Uncommon Wisdom: Life and Teachings of Ajaan Paññāvaddho
The path of wisdom practice—investigating inward from the coarsest objects to the most refined—is exemplified in the Four Foundations of Mindfulness or the Four Satipaṭṭhāna: body, feeling, citta and dhammā. Here we have a path leading progressively from the external to the internal. The body, being external, is the most obvious. Going inward, feeling is represented by the more subtle feeling-body.
More subtle still is citta or states of mind. Lastly, there is dhammā, which is the content of the mind—the subtlest phenomena of all. Each of these four is a domain of personal experience, and each is a mode of establishing mindfulness...
... Various factors make up the processes of the mind.
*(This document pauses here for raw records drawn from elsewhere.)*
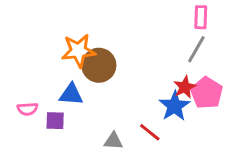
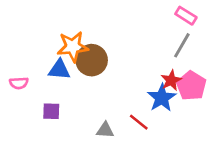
pink rectangle: (201, 17) -> (186, 16), turned -60
blue triangle: (71, 94) -> (59, 70), moved
pink semicircle: (27, 109) -> (19, 83), moved

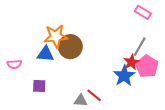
gray line: (182, 45) -> (140, 47), moved
red line: (139, 122) -> (94, 95), moved

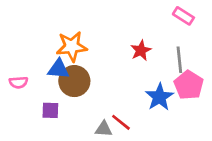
brown circle: (70, 47) -> (74, 81), moved
gray line: (140, 47) -> (179, 60), turned -36
red star: (131, 62) -> (141, 50), moved

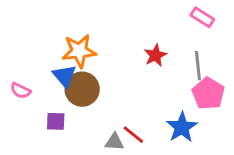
blue triangle: (58, 69) -> (65, 76), turned 45
pink semicircle: (18, 82) -> (21, 91), turned 30
blue star: (159, 97) -> (182, 127), moved

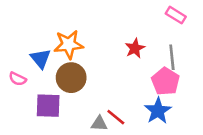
blue triangle: (65, 76) -> (41, 58), moved
pink pentagon: (208, 94) -> (166, 81), moved
purple square: (56, 121) -> (48, 106), size x1.5

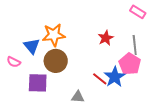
blue star: (158, 111) -> (115, 77), moved
red line: (116, 117) -> (100, 79), moved

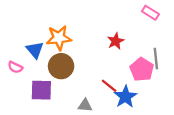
gray line: (135, 45) -> (156, 59), moved
blue star: (115, 77) -> (125, 97), moved

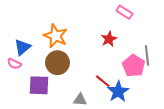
pink rectangle: (150, 13) -> (124, 12), moved
orange star: (59, 38) -> (55, 36), turned 30
blue triangle: (35, 50) -> (23, 47), moved, turned 30

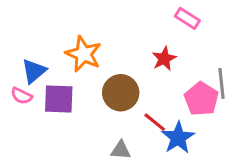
brown circle: (58, 63) -> (121, 93), moved
purple square: (39, 85) -> (59, 99), moved

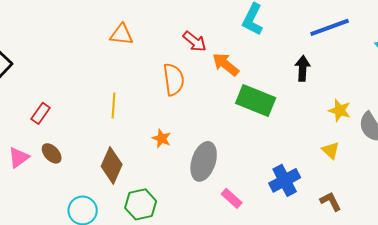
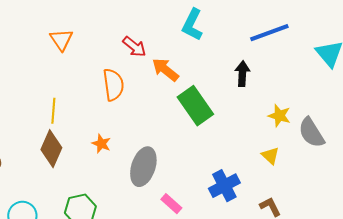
orange triangle: (122, 34) -> (61, 40), turned 50
green rectangle: (256, 100) -> (195, 106), turned 33
brown diamond: (112, 165) -> (51, 149), moved

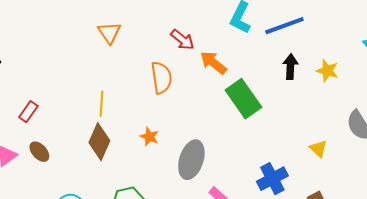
blue line: (269, 33) -> (284, 26), moved
yellow star: (279, 116) -> (327, 71), moved

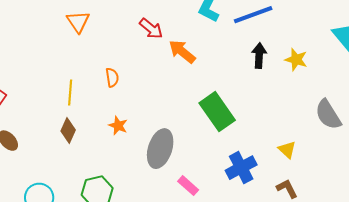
orange semicircle: (161, 78) -> (112, 78), moved, size x0.6
green rectangle: (243, 99) -> (217, 112), moved
brown diamond: (99, 142) -> (68, 131), size x0.7
yellow triangle: (318, 149) -> (287, 150), moved

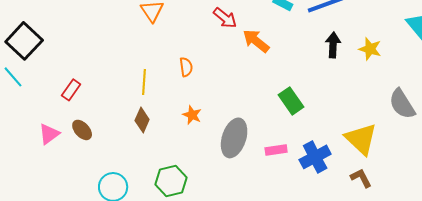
green rectangle: (217, 112) -> (291, 101), size x0.7
yellow triangle: (287, 150) -> (361, 139), size x1.8
pink rectangle: (188, 186) -> (276, 150), moved, turned -50

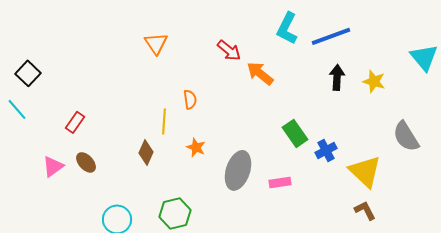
black square: (24, 41) -> (28, 73), size x0.7
yellow line: (144, 82) -> (164, 121), moved
blue cross: (315, 157) -> (326, 150), moved, size x0.7

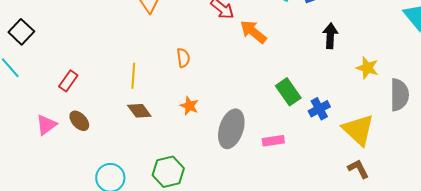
yellow star: (374, 81) -> (367, 68), moved
yellow line: (164, 121) -> (133, 76), moved
gray semicircle: (406, 136) -> (399, 95), turned -148
brown diamond: (146, 152) -> (139, 111), turned -60

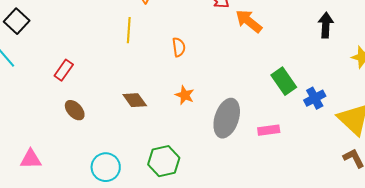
yellow line: (133, 76) -> (129, 30), moved
pink triangle: (46, 125) -> (31, 159), moved, turned 35

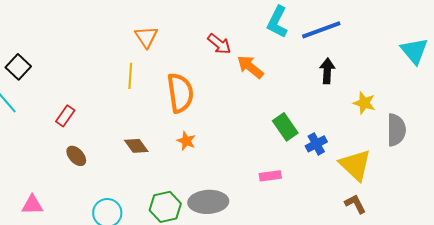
orange semicircle: (179, 47) -> (180, 93), size x2.0
gray ellipse: (227, 118) -> (208, 202), moved, turned 69

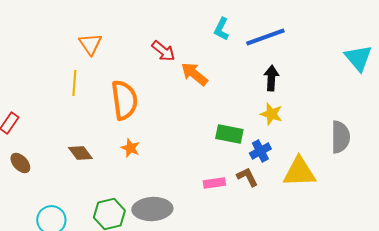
cyan L-shape: (277, 22) -> (221, 29), size x0.7
yellow star: (364, 103) -> (271, 114), moved
green rectangle: (285, 127) -> (229, 134), turned -44
yellow triangle: (355, 165) -> (299, 172), turned -45
brown L-shape: (355, 204) -> (247, 177), moved

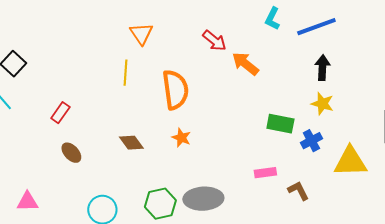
brown L-shape: (247, 177) -> (298, 191), moved

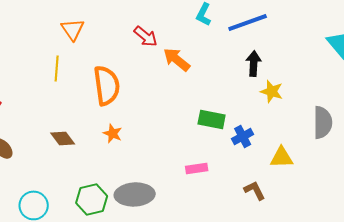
yellow star: (322, 104) -> (272, 91), moved
yellow triangle: (350, 162) -> (282, 157), size x0.7
brown L-shape: (298, 191) -> (255, 190), moved

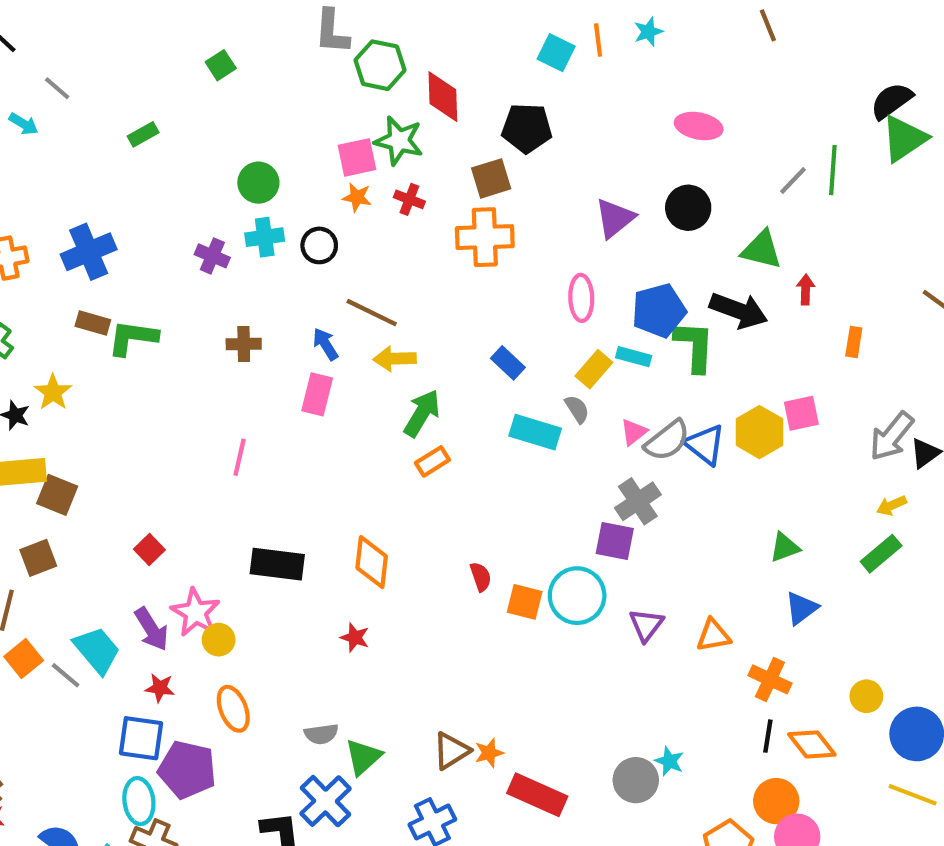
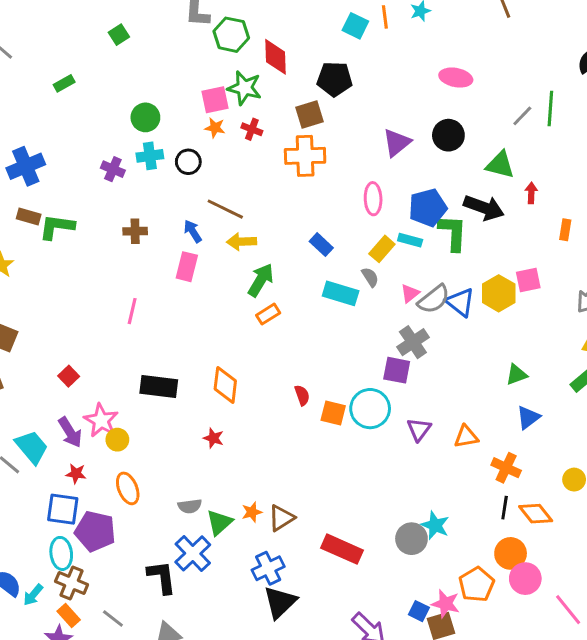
orange star: (489, 753) -> (252, 512), moved
cyan star: (669, 761) -> (435, 525), size x1.4

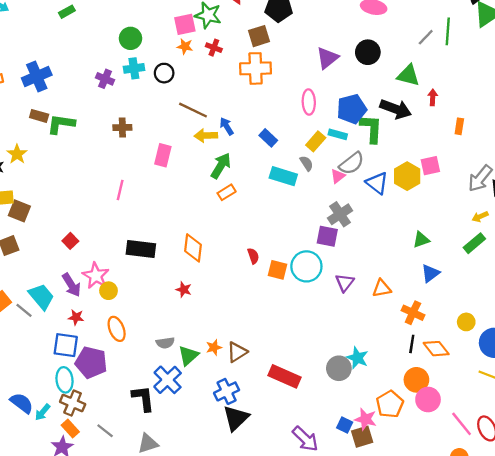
blue arrow: (193, 231) -> (227, 126), moved
gray semicircle: (434, 299) -> (352, 163), moved

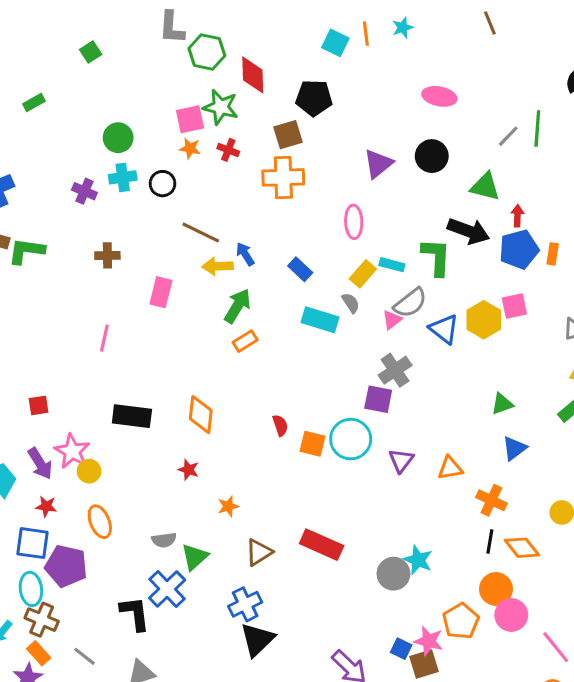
blue pentagon: (352, 109) -> (519, 249), moved
red square: (70, 241) -> (39, 405), turned 35
orange star: (214, 347) -> (228, 506), moved
red rectangle: (284, 376) -> (322, 545), moved

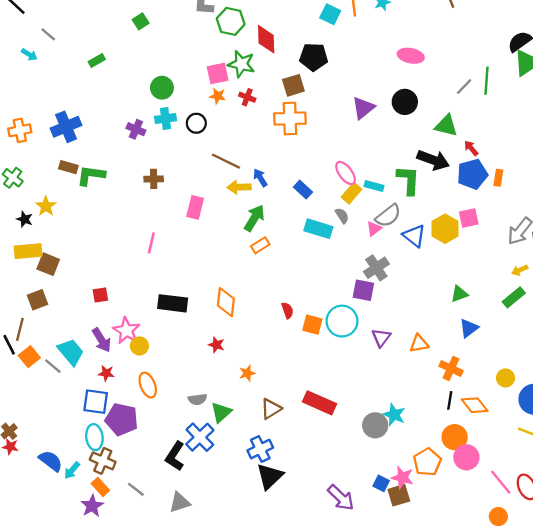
red arrow: (517, 216) -> (471, 148), turned -42
pink ellipse: (354, 222) -> (346, 173), moved, turned -35
black L-shape: (135, 613) -> (175, 456), turned -140

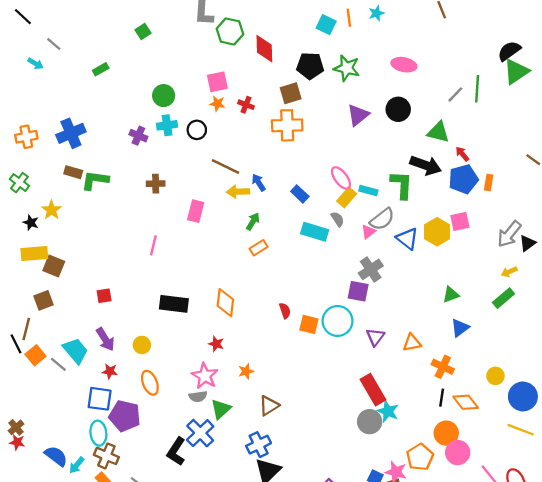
green star: (241, 64) -> (347, 68), moved
green arrow: (254, 218) -> (253, 221), size x0.7
pink star: (126, 331) -> (205, 376), moved
red rectangle: (319, 403) -> (373, 390), moved, turned 36

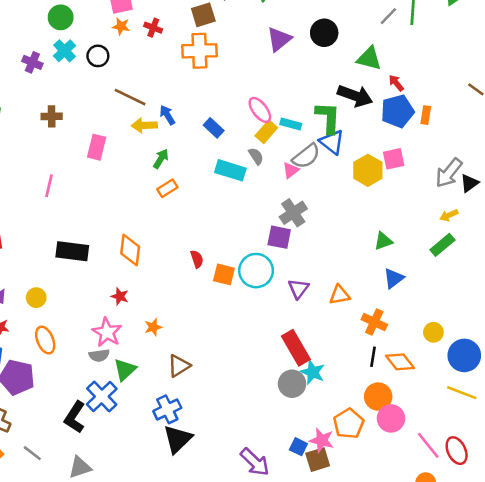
cyan cross: (167, 125) -> (64, 51), turned -36
blue triangle: (407, 239) -> (332, 142), moved

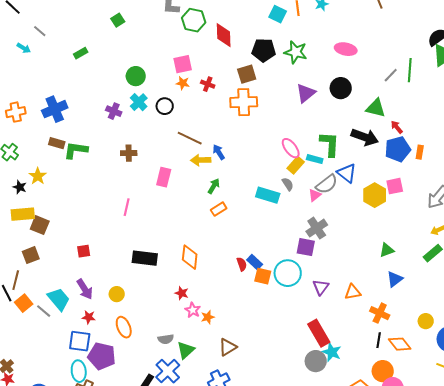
green L-shape: (328, 118) -> (330, 144), moved
blue rectangle: (214, 128) -> (255, 262), moved
pink star: (107, 332) -> (193, 310), moved, size x0.7

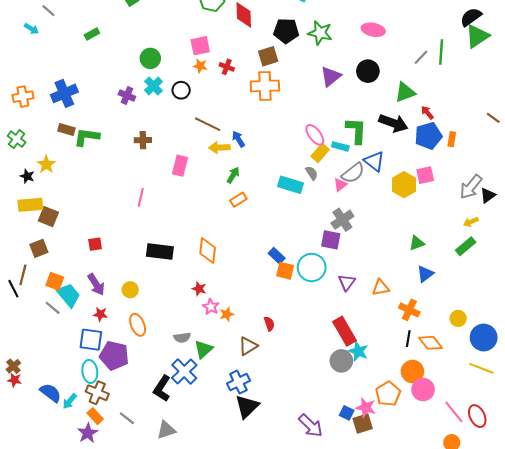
green triangle: (376, 108) -> (405, 92), turned -35
red semicircle: (242, 264) -> (269, 324), moved
orange square: (24, 303) -> (55, 281), moved, turned -30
There are feelings and memories; then the two major factors that make up thought, which are sankhāras and dhammas. By sankhāras, we mean the mental formations that create thoughts and ideas. When sankhāras group together, they form states of mind, which are combinations of many different factors, like anxiety, anger, conceit, compassion, concentration and so on. In the case of establishing mindfulness in the domain of mental states, we see the arising and ceasing of the factors that comprise those states, and the relationship between those states and our experience of body and feeling.
The fourth domain of satipaṭṭhāna, dhammā, refers to the content of the mind. The dhammas are the basic elements that make up mental formations and states of mind, and those elementary factors cannot be reduced any further. They are qualities and faculties that arise in the mind. For instance, pure hatred and pure greed are dhammas. They simply arise on their own, and they cannot be dissected any further....
...When mindfulness is well established in the internal body, the relationship between feelings and the states of mind that define and interpret them becomes apparent. In other words, the way we interpret the feelings that define how we experience the body is determined by our mental state. From that understanding, we realize that the mind is the true basis of feeling. As our contemplation moves deeper into mental states, our attachment to the domain of feeling—an essential aspect of our personal identity—starts to fade into the back-ground. Feelings now appear external, and the primary focus turns inward to our mental states.
With the establishment of mindfulness firmly based in the domain of mental states, the subtle phenomena that make up the content of the mind are more readily perceived. These mental phenomena are far more refined than the states of mind they bring into being, and therefore more “internal” in relation to mental processes. In the final analysis, attachment to these subtle phenomena must be overcome in order to attain the mind’s liberation..."
From my perspective this is a very neat explanation. I include the following as supplementary for those not so familiar with their teachings.
From the tornado of self. https://www.youtube.com/watch?v=9ldqXnI6mRo
“The Citta as referenced in the forest tradition as the structure to which mind finds support. Citta is nibhana in the state of the complete removal of sankhāras. When the citta is ruled by the fundamental ignorance of avijjã and tainted by kilesas, it pushes the khandhas to do unwholesome actions of body, speech and mind. When Dhamma is in control, wholesome actions occur.”
From Uncommon wisdom.
“By the same reasoning, the Noble Eightfold Path is not a path that one travels along as one would a road or a walkway. Rather, the Path is set up as a mode of transcendence. When we have done the work to set the Path up correctly, it acts like a channel for transcendent states of mind to arise—Sotāpanna, Sakadāgāmī, Anāgāmī and Arahant. Because of that, all the path factors arise simultaneously. It is a difficult feat to accomplish because we must get all of those factors just right at the same moment. Having done the work, when the right conditions arise, they will all come together and bring forth the path moment.
In order to accomplish this, we must gradually develop all of the conditions which are necessary for that moment to take place. It involves not only formal meditation practice but all of our activities throughout the day. Effort and wisdom must be present at all times in order to turn every situation into Dhamma.”